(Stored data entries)

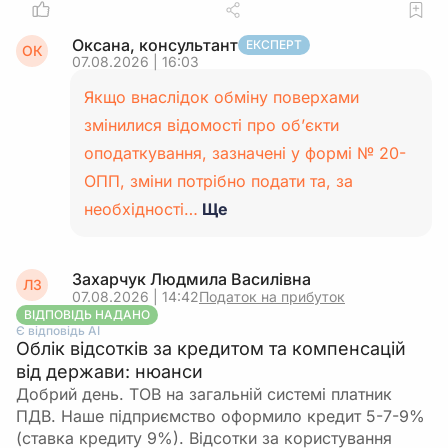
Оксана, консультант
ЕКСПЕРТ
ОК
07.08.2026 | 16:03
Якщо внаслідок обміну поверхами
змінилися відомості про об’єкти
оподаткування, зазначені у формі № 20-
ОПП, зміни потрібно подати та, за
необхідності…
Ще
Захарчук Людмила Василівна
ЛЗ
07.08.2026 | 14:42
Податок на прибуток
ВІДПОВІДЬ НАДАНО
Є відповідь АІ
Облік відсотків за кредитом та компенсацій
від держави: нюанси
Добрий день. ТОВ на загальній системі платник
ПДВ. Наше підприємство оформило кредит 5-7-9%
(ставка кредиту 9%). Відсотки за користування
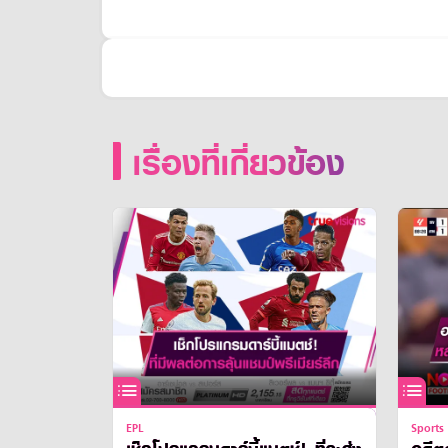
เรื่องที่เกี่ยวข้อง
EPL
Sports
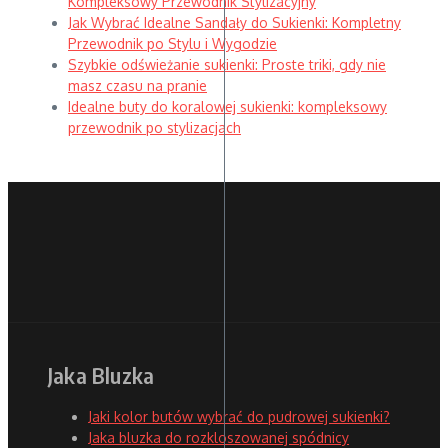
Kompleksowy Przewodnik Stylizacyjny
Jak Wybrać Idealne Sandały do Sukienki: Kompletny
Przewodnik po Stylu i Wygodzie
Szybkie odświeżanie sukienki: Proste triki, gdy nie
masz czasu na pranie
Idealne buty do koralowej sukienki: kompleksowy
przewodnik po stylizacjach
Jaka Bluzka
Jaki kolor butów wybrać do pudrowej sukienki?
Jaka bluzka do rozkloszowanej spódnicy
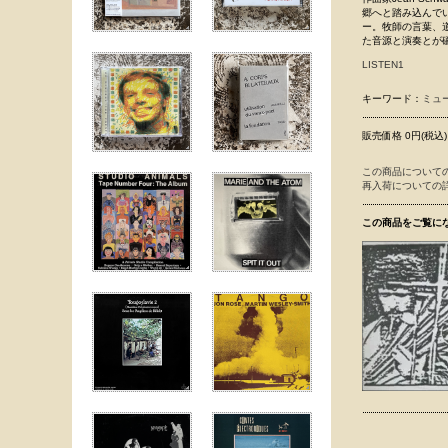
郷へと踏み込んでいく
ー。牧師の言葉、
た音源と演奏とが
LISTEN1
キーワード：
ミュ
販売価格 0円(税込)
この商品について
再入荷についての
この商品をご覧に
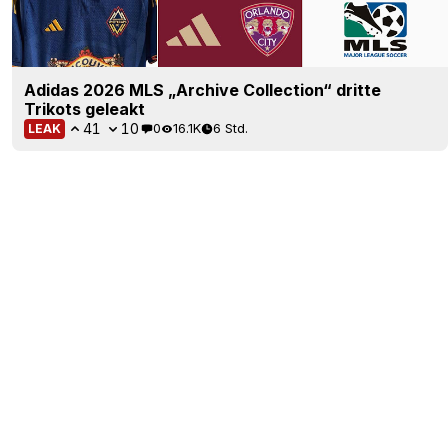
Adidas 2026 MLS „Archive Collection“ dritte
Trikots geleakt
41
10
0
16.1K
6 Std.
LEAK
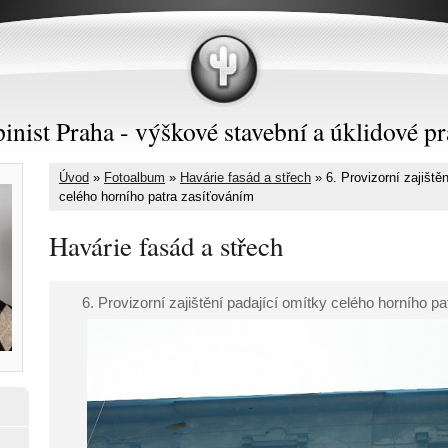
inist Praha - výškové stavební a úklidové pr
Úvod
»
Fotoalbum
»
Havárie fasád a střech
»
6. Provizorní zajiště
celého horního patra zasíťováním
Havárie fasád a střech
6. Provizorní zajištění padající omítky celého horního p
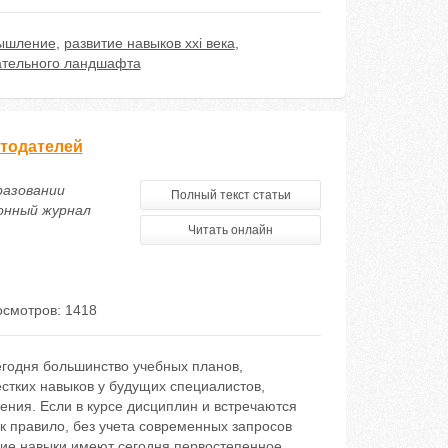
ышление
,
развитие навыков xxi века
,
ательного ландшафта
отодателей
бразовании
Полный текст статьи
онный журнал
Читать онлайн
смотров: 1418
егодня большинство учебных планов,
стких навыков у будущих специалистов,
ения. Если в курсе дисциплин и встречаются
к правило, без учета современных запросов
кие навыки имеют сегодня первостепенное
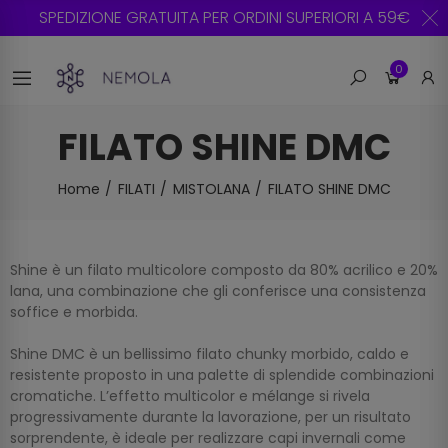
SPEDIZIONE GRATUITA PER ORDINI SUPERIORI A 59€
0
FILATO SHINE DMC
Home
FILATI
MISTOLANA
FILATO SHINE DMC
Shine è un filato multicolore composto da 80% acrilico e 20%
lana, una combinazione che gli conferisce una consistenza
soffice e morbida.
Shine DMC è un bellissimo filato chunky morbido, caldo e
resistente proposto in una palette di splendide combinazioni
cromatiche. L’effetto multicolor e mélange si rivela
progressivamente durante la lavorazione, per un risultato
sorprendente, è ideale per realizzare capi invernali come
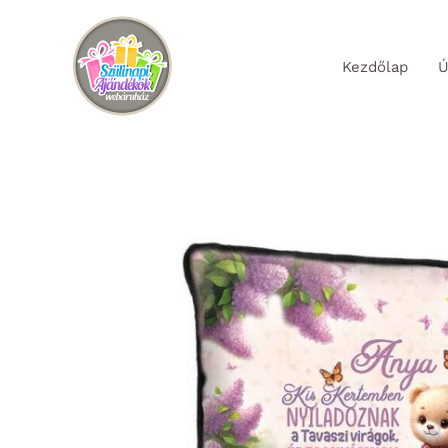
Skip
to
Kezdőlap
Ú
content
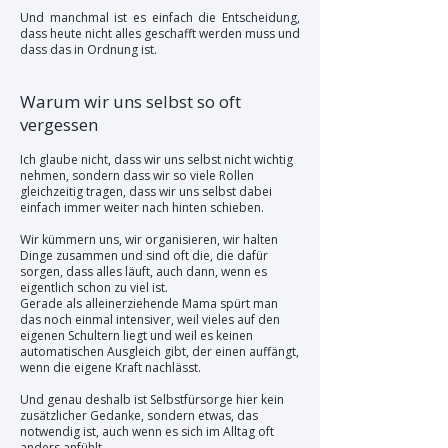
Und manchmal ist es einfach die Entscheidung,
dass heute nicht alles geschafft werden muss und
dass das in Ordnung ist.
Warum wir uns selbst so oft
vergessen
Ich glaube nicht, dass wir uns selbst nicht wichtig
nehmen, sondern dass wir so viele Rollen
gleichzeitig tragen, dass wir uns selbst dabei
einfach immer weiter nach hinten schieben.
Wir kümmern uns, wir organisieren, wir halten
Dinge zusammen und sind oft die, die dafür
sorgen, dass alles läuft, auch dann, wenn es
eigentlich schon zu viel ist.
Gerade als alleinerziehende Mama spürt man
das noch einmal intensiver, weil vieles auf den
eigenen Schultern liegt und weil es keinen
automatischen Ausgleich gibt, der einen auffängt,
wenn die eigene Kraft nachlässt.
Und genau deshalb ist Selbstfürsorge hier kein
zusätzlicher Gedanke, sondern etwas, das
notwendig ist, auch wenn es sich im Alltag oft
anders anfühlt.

§ **Work required**
Every line of the entries above that includes "auch" should be copied.

§ **Answer for the task**
sorgen, dass alles läuft, auch dann, wenn es
notwendig ist, auch wenn es sich im Alltag oft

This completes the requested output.